## Problem
Look through the records, and whenever a line includes the word "Identify", copy it.

## Material provided

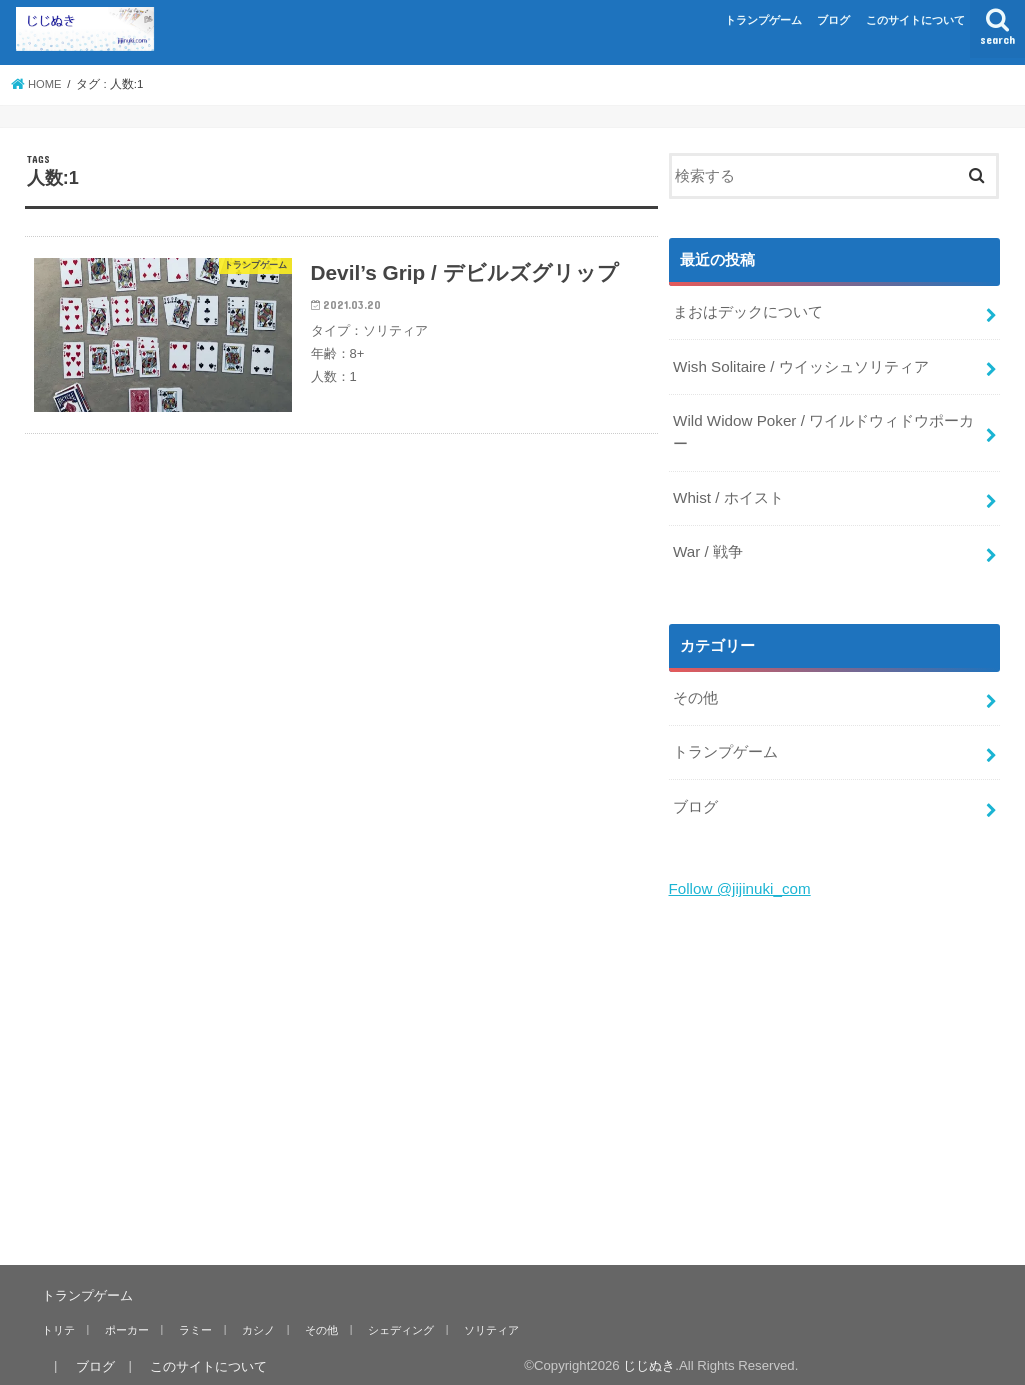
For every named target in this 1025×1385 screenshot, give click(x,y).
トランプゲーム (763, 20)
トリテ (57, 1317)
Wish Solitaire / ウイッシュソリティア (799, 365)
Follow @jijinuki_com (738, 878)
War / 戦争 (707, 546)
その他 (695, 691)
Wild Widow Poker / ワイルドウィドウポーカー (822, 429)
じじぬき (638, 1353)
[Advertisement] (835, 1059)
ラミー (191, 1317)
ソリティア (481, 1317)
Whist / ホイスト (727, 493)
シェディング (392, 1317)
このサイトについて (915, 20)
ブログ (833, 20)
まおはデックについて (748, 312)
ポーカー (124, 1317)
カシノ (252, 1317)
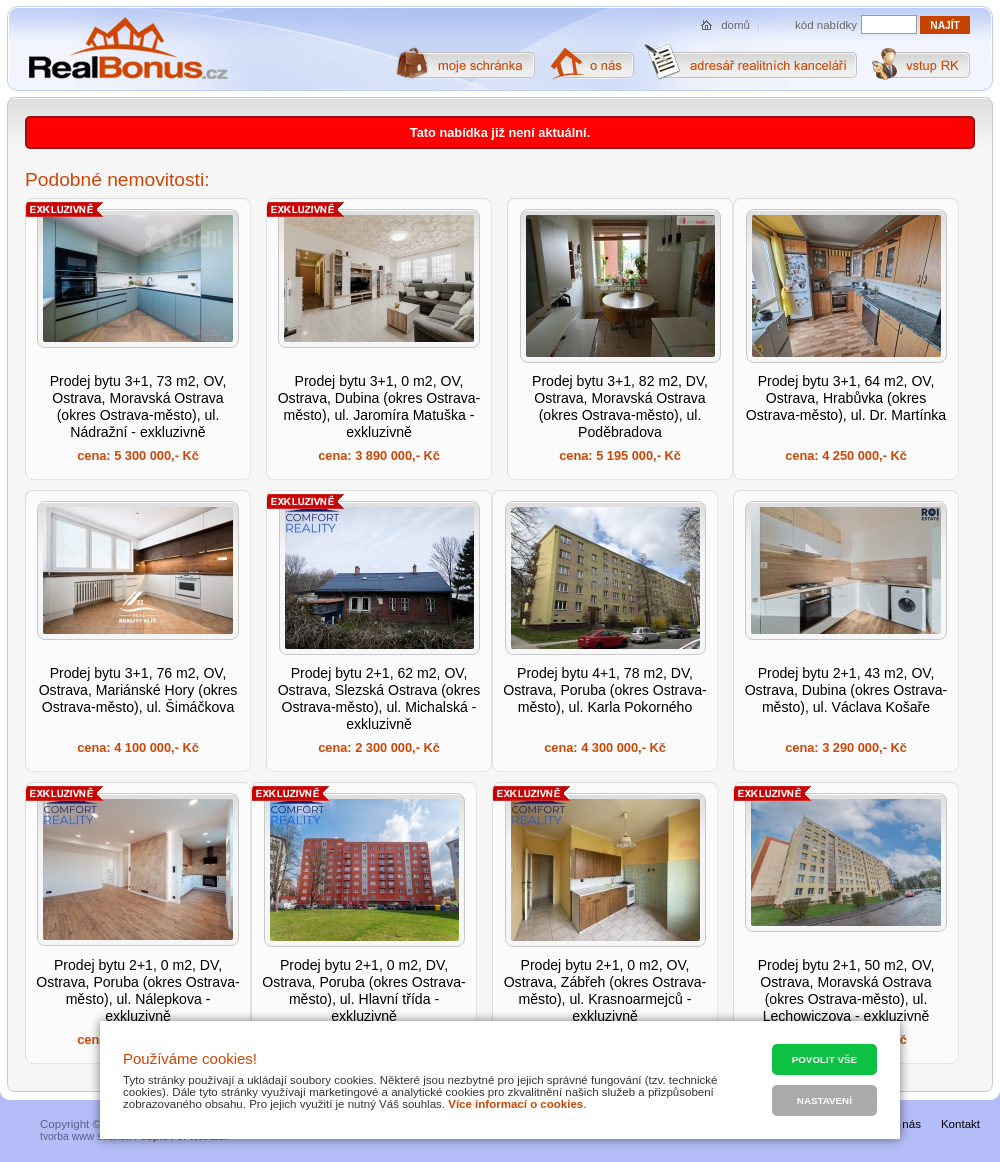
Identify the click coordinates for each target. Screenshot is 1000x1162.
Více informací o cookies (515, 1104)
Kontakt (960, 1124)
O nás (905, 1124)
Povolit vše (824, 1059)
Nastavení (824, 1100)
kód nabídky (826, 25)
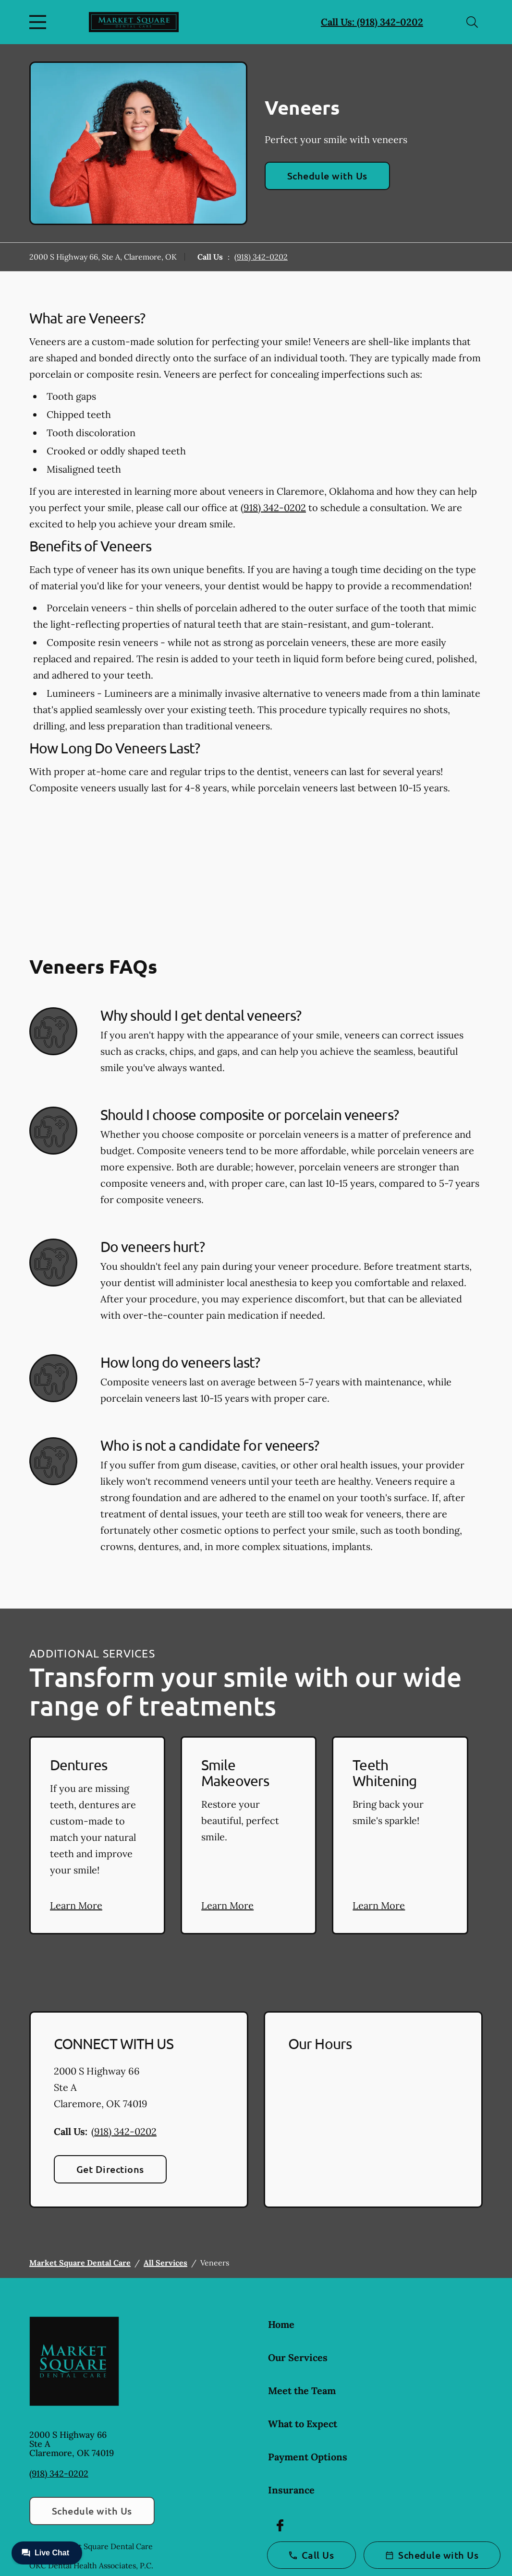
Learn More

==

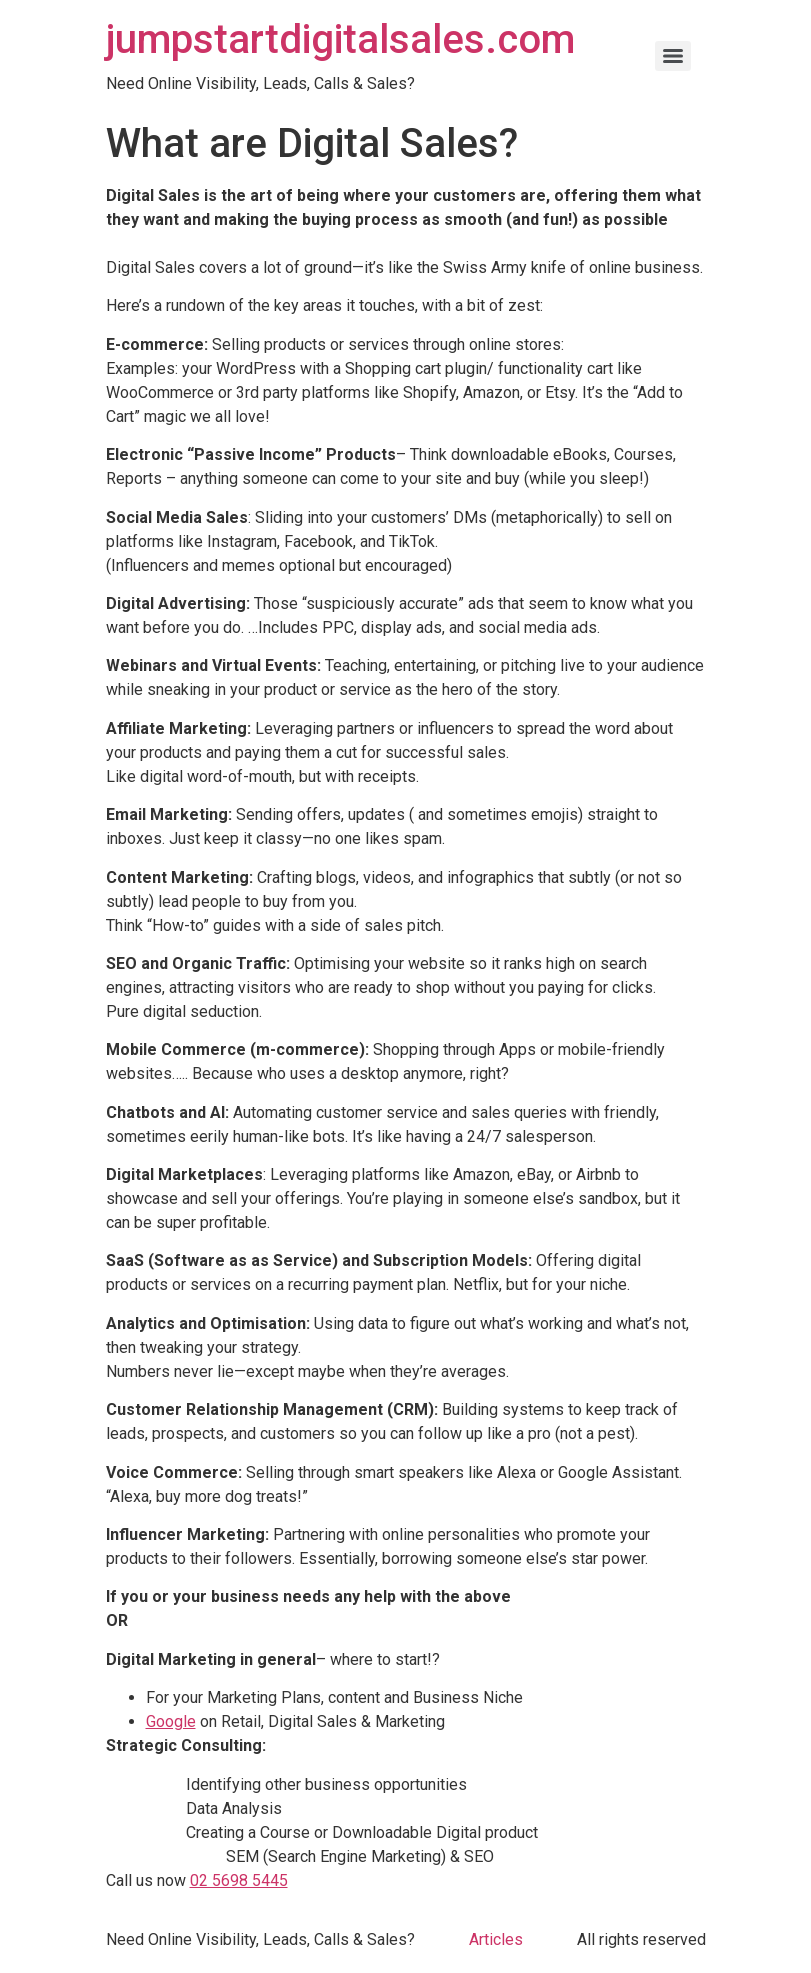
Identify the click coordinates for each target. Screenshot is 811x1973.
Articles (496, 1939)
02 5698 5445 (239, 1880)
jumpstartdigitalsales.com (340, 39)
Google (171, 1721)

## Solved problem
Identify the click coordinates for each target. Screenshot is 1000x1162.
Identify the click coordinates for each target. Screenshot is 811x1973.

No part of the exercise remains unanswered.